I am displeased. I posted, or rather tried to post, a long and involved reply to this and the form, or my computer, or the aether, ate it and now I shall never remember what it was that I said. The rehash:

The amulet. The way you feel when it lights up and you see her rise. Ace. It is a... what is the word? verification? justification? ...of her heart. Because, I'm thinking that the film is less of a phsyical quest.

The questiest part of it is when she goes to find the rat that is  Derek Jacobi. 

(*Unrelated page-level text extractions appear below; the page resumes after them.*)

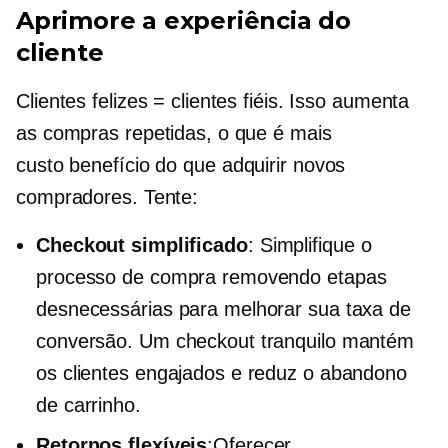
Aprimore a experiência do
cliente
Clientes felizes = clientes fiéis. Isso aumenta
as compras repetidas, o que é mais
custo benefício
do que adquirir novos
compradores. Tente:
Checkout simplificado
: Simplifique o
processo de compra removendo etapas
desnecessárias para melhorar sua taxa de
conversão. Um checkout tranquilo mantém
os clientes engajados e reduz o abandono
de carrinho.
Retornos flexíveis
:Oferecer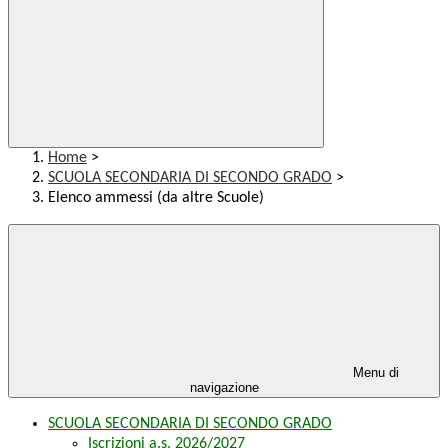
Home
>
SCUOLA SECONDARIA DI SECONDO GRADO
>
Elenco ammessi (da altre Scuole)
Menu di
navigazione
SCUOLA SECONDARIA DI SECONDO GRADO
Iscrizioni a.s. 2026/2027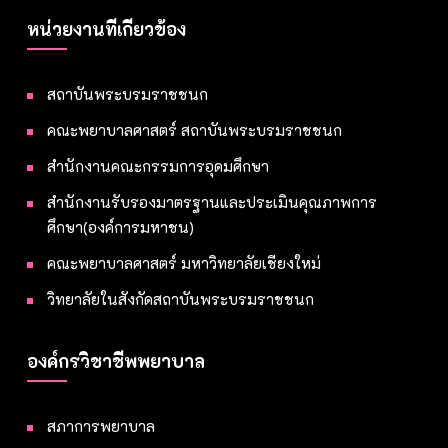
หน่วยงานที่เกี่ยวข้อง
สถาบันพระบรมราชชนก
คณะพยาบาลศาสตร์ สถาบันพระบรมราชชนก
สำนักงานคณะกรรมการอุดมศึกษา
สำนักงานรับรองมาตรฐานและประเมินคุณภาพการ
ศึกษา(องค์การมหาชน)
คณะพยาบาลศาสตร์ มหาวิทยาลัยเชียงใหม่
วิทยาลัยในสังกัดสถาบันพระบรมราชชนก
องค์กรวิชาชีพพยาบาล
สภาการพยาบาล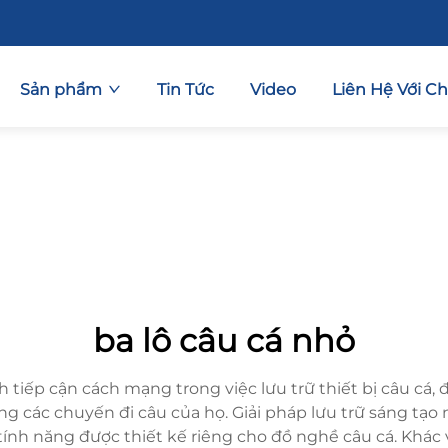
Sản phẩm
Tin Tức
Video
Liên Hệ Với C
ba lô câu cá nhỏ
h tiếp cận cách mạng trong việc lưu trữ thiết bị câu cá,
rong các chuyến đi câu của họ. Giải pháp lưu trữ sáng tạo
ính năng được thiết kế riêng cho đồ nghề câu cá. Khác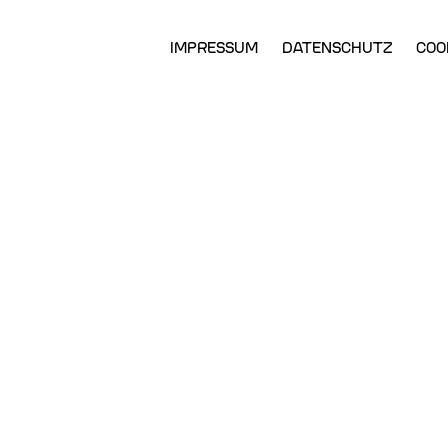
Zum
IMPRESSUM
DATENSCHUTZ
COO
Hauptinhalt
ELN: ENGLISCH
springen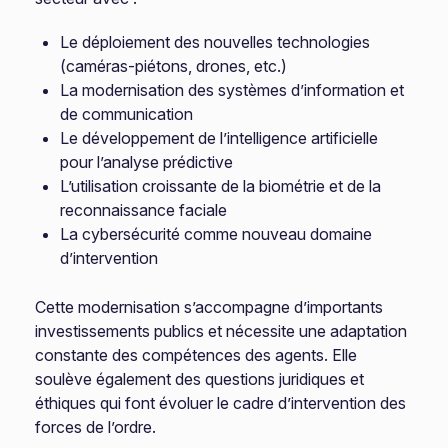
Le déploiement des nouvelles technologies
(caméras-piétons, drones, etc.)
La modernisation des systèmes d’information et
de communication
Le développement de l’intelligence artificielle
pour l’analyse prédictive
L’utilisation croissante de la biométrie et de la
reconnaissance faciale
La cybersécurité comme nouveau domaine
d’intervention
Cette modernisation s’accompagne d’importants
investissements publics et nécessite une adaptation
constante des compétences des agents. Elle
soulève également des questions juridiques et
éthiques qui font évoluer le cadre d’intervention des
forces de l’ordre.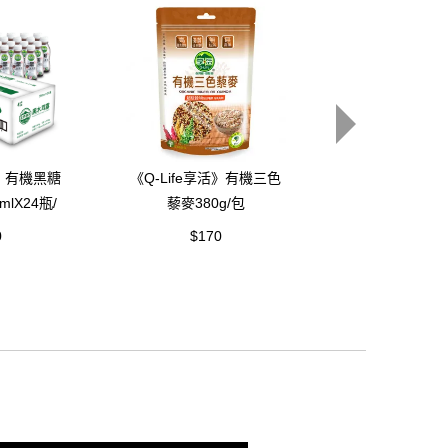
活》有機黑糖
《Q-Life享活》有機三色
lX24瓶/
藜麥380g/包
《Q-Life享活
0
$170
藜麥450g
$170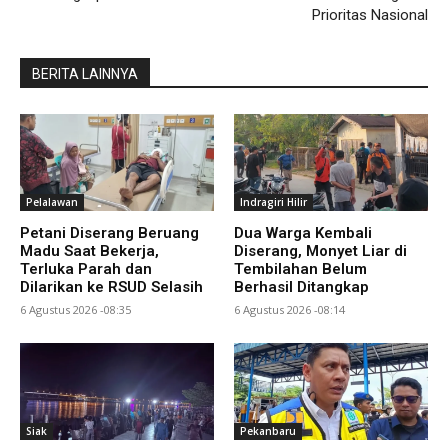
Prioritas Nasional
BERITA LAINNYA
Pelalawan
Indragiri Hilir
Petani Diserang Beruang
Dua Warga Kembali
Madu Saat Bekerja,
Diserang, Monyet Liar di
Terluka Parah dan
Tembilahan Belum
Dilarikan ke RSUD Selasih
Berhasil Ditangkap
6 Agustus 2026 -08:35
6 Agustus 2026 -08:14
Siak
Pekanbaru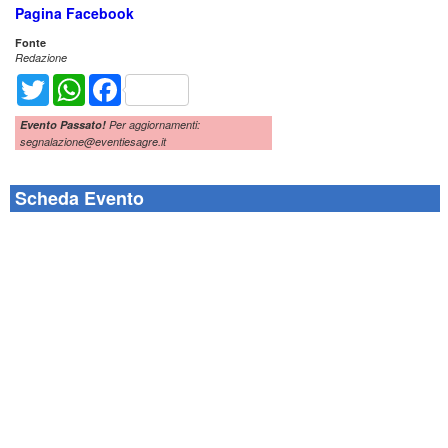
Pagina Facebook
Fonte
Redazione
Twitter
WhatsApp
Facebook
Evento Passato!
Per aggiornamenti:
segnalazione@eventiesagre.it
Scheda Evento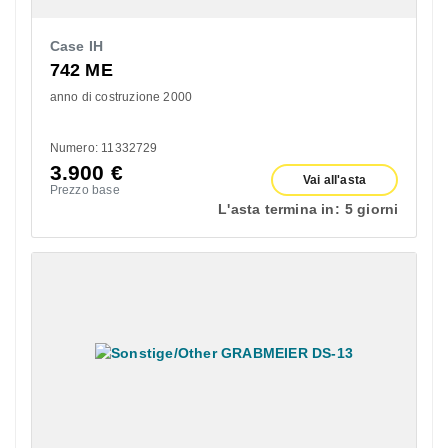
Case IH
742 ME
anno di costruzione 2000
Numero: 11332729
3.900
€
Vai all'asta
Prezzo base
L'asta termina in:
5 giorni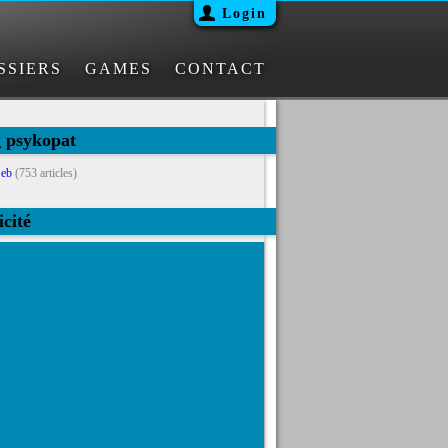
Login
SSIERS
GAMES
CONTACT
g psykopat
eb
(753 articles)
icité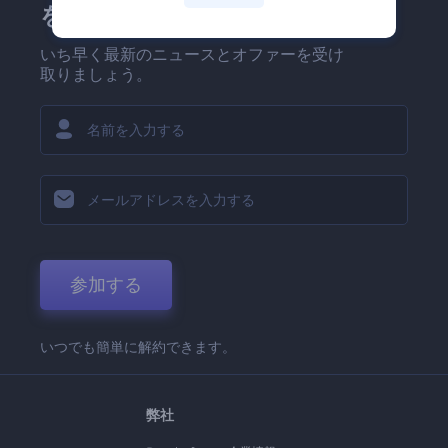
を！
いち早く最新のニュースとオファーを受け
取りましょう。
参加する
いつでも簡単に解約できます。
弊社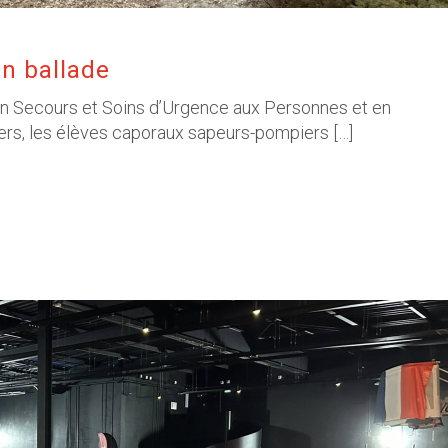
en ballade
n Secours et Soins d’Urgence aux Personnes et en
rs, les élèves caporaux sapeurs-pompiers […]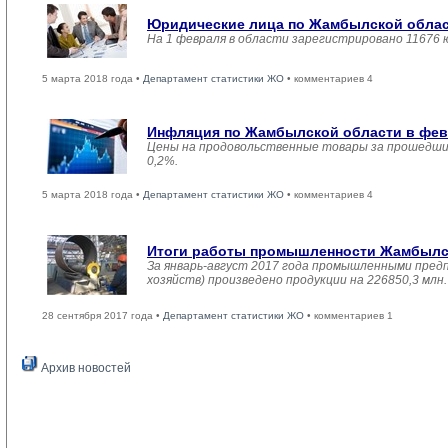
Юридические лица по Жамбылской област
На 1 февраля в области зарегистрировано 11676 
5 марта 2018 года •
Департамент статистики ЖО
• комментариев 4
Инфляция по Жамбылской области в февр
Цены на продовольственные товары за прошедший
0,2%.
5 марта 2018 года •
Департамент статистики ЖО
• комментариев 4
Итоги работы промышленности Жамбылско
За январь-август 2017 года промышленными пред
хозяйств) произведено продукции на 226850,3 мл
28 сентября 2017 года •
Департамент статистики ЖО
• комментариев 1
Архив новостей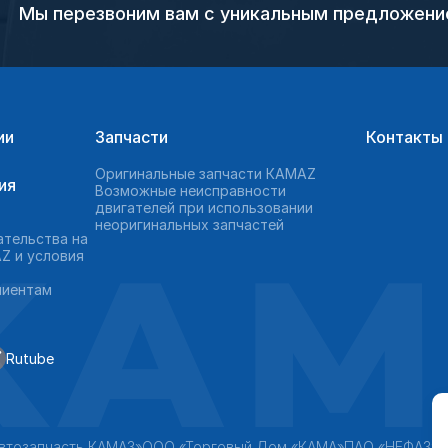
Мы перезвоним вам с уникальным предложен
ии
Запчасти
Контакты
Оригинальные запчасти КAMAZ
ия
Возможные неисправности
двигателей при использовании
неоригинальных запчастей
KAM
ательства на
Z и условия
лиентам
Rutube
втозапчасть КАМАЗ»
ООО «Торговый Дом «КАМА»
ПАО «НЕФАЗ»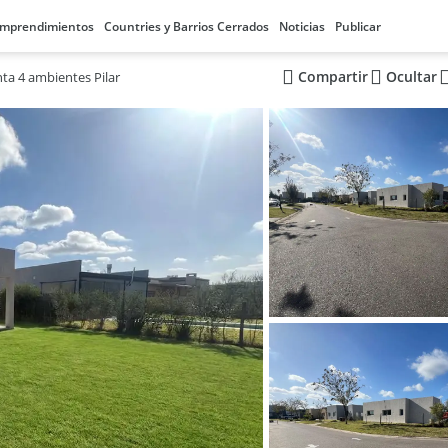
mprendimientos
Countries y Barrios Cerrados
Noticias
Publicar
Compartir
Ocultar
ta 4 ambientes Pilar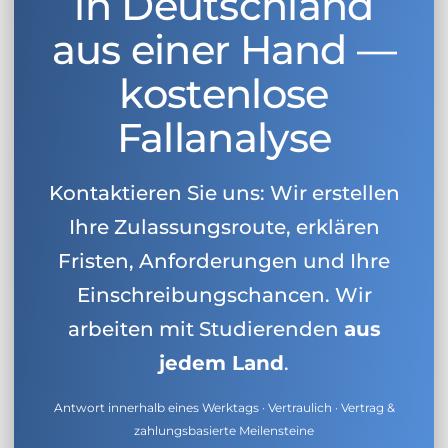
in Deutschland
aus einer Hand —
kostenlose
Fallanalyse
Kontaktieren Sie uns: Wir erstellen
Ihre Zulassungsroute, erklären
Fristen, Anforderungen und Ihre
Einschreibungschancen. Wir
arbeiten mit Studierenden
aus
jedem Land
.
Antwort innerhalb eines Werktags · Vertraulich · Vertrag &
zahlungsbasierte Meilensteine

The film action is swept along by events, don't you think? So the amulet plays its part as a marker in the mental journey going on at the same time. The prize, the grail, is her finding, and coming into her power, or maybe the proof of her power. And the amulet is brilliant in showing that moment.


----------



## BookStop (Jun 1, 2006)

*The Secret of Nimh*

I just bought The Secret of Nimh because one of my kids loved the book.  I saw it when it first came out, but completely forgot about it.  It is so much fun! It has drama, comedy, mysticism, thrills.  Anyone else out there a fan of this animated kids flick?


----------



## the_faery_queen (Jun 1, 2006)

*Re: The Secret of Nimh*

yep  love the books, love the toon  love it


----------



## j d worthington (Jun 1, 2006)

*Re: The Secret of Nimh*

Oddly, I've never seen this; but I've heard recommendations. Perhaps I should check it out. Yet another thanks I owe you folks for jogging my memory....


----------



## Winters_Sorrow (Jun 1, 2006)

*Re: The Secret of Nimh*

I remember enough that the old owl and the rats scared the bejeezus out of me when I was little


----------



## CarlottaVonUberwald (Jun 21, 2006)

*Re: The Secret of Nimh*

is this as in the rats of nimh? or something different ( my memory is not what it  used to be)


----------



## BookStop (Jun 21, 2006)

*Re: The Secret of Nimh*

Yep- film adaptation of Mrs. Frisby and the Rats of Nimh


----------



## CarlottaVonUberwald (Jun 21, 2006)

*Re: The Secret of Nimh*

immense i loved that book
although i hate rats...
illogical and kool


----------



## weaveworld (Jun 21, 2006)

*Re: The Secret of Nimh*

*Read when I was a young yin, loved it!*


----------



## Nesacat (Jun 22, 2006)

*Re: The Secret of Nimh*

Love the books and the film. Still have the books on my shelves and have a read every so often. Nasty things those rats.


----------



## Carolyn Hill (Jun 22, 2006)

*Re: The Secret of Nimh*

Hey! Lay off the rats!  

Anyhow, I loved the books.  Images of a tractor coming to tear up my home haunt me.


----------